Por aqui passou também a politicamente correta. “Vamos reciclar o lixo”. “Vamos fazer caminhada pela paz”. “Vamos salvar as baleias!”. Ela era praticamente a sindica da Cabana. Organizava reuniões para debater tópicos, do tipo: “Vamos decidir quem lava o banheiro esta semana.” Sinto falta dela na verdade, depois dela meu banheiro nunca mais foi o mesmo.

A Cabana já teve um morador “autista”, o mundo podia cair. O barraco rolar. O ET de Varginha dançar um tcha tcha tcha na sala. Que nada, mas nada o tirava do mundo paralelo em que ele vivia. Era preciso chamá-lo diversas vezes, para que ele reparasse em algo...

Uma grávida, também, esteve na Cabana. Oh Deus nos acuda! “Menina pelo amor de Deus não inventa de arrastar sofá”. “Larga esse copo de vinho, o que ta fazendo com isso na mão?”. E compra roupa do São Paulo, não compra roupa do Palmeiras! E de repente, nesta época todo mundo virou tio.
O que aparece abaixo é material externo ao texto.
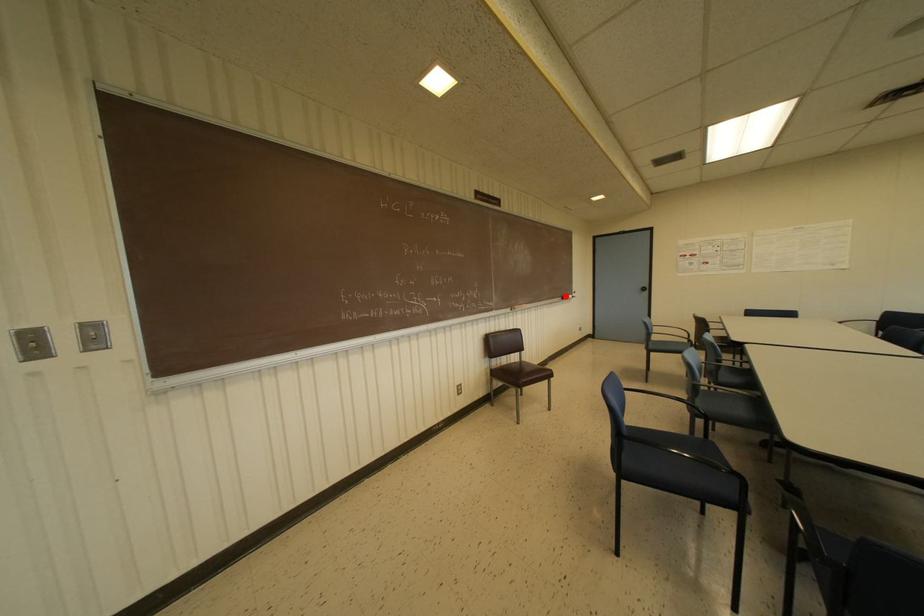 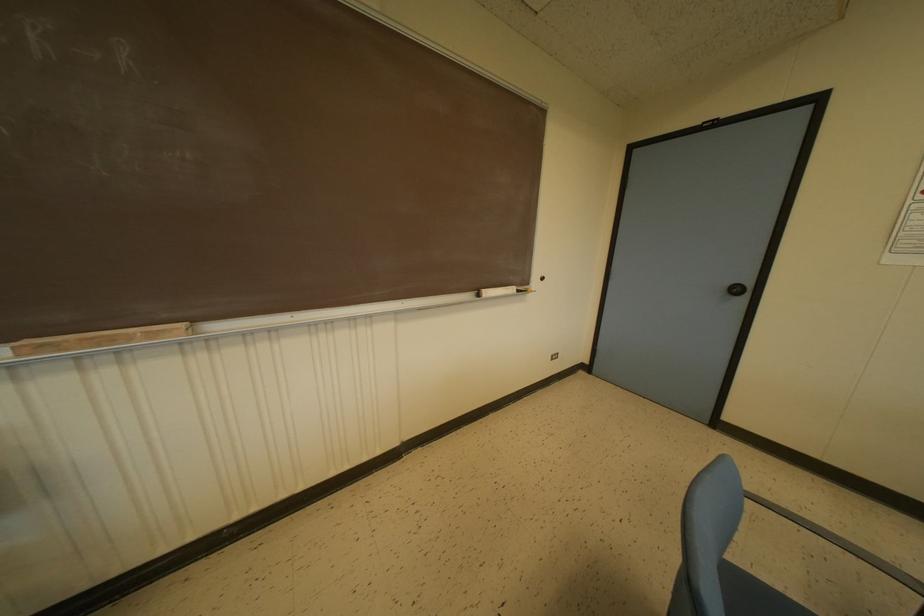 In the second image, find the point that corresponds to the highlighted location in the first image.

(487, 292) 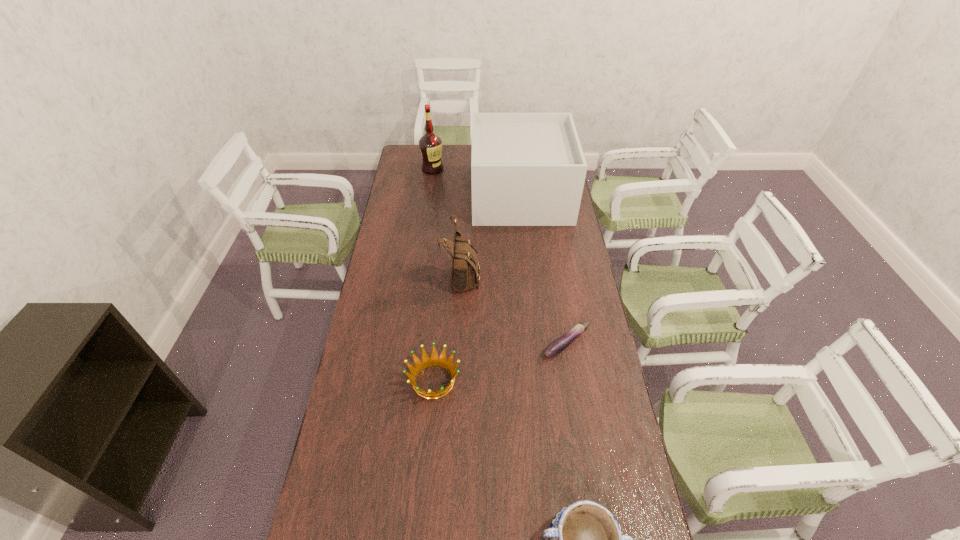 The image size is (960, 540). In order to click on vacant position in the image that satisfies the following two spatial constraints: 1. on the label of the eggplant; 2. on the right side of the alcohol in this screenshot , I will do `click(409, 344)`.

Find the location of a particular element. vacant space that satisfies the following two spatial constraints: 1. on the front-facing side of the fourth nearest object; 2. on the front side of the crown is located at coordinates (457, 381).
Ah já foram tantos os moradores. Tinha uma que o mundo podia acabar, desde que no seu final tivesse batatinhas para comer. Tinha (ou melhor: tem) o fantasma da casa, que é a Chinesinha. Uma japonesa (se a minha japonesa, tem o nome de Chinesinha, vocês não tem a ver com isso) que vive aprisionada numa xícara de porcelana e as vezes ela pega as coisas e some com elas por uns dias. Teve a moradora que para tudo ela tinha uma dor e um remédio. E três vezes na semana ela tinha que dizer: “Ai eu acho que vou adoecer.”

E os amigos dos moradores? Já entrei em casa e achei que tinha ultrapassado o portal do tempo e fui para o Woodstock. Tinham alguns hippies pela sala. Já entrei aqui e encontrei a galera do metal. Assim como já achei que o próprio Caetano Veloso estaria por aqui, porque encontrei aquela galera do violão que é linda ou não...

Morar em república é definitivamente aprendizado de vida. É aprender compartilhar. A ceder. A impor-se. Mas principalmente a amar. Cada um do seu jeito e forma. Com seu defeito e qualidade. Com seu barulho ou seu silêncio. Por isso, tenho certeza, só quem conhece a Cabana, sabe o que é estar aqui. Que seja então sempre assim, eterna (e especial) enquanto dure.


PS: Cabana, é porque originalmente seria a Casa da Aline, da Bruna e da Ana.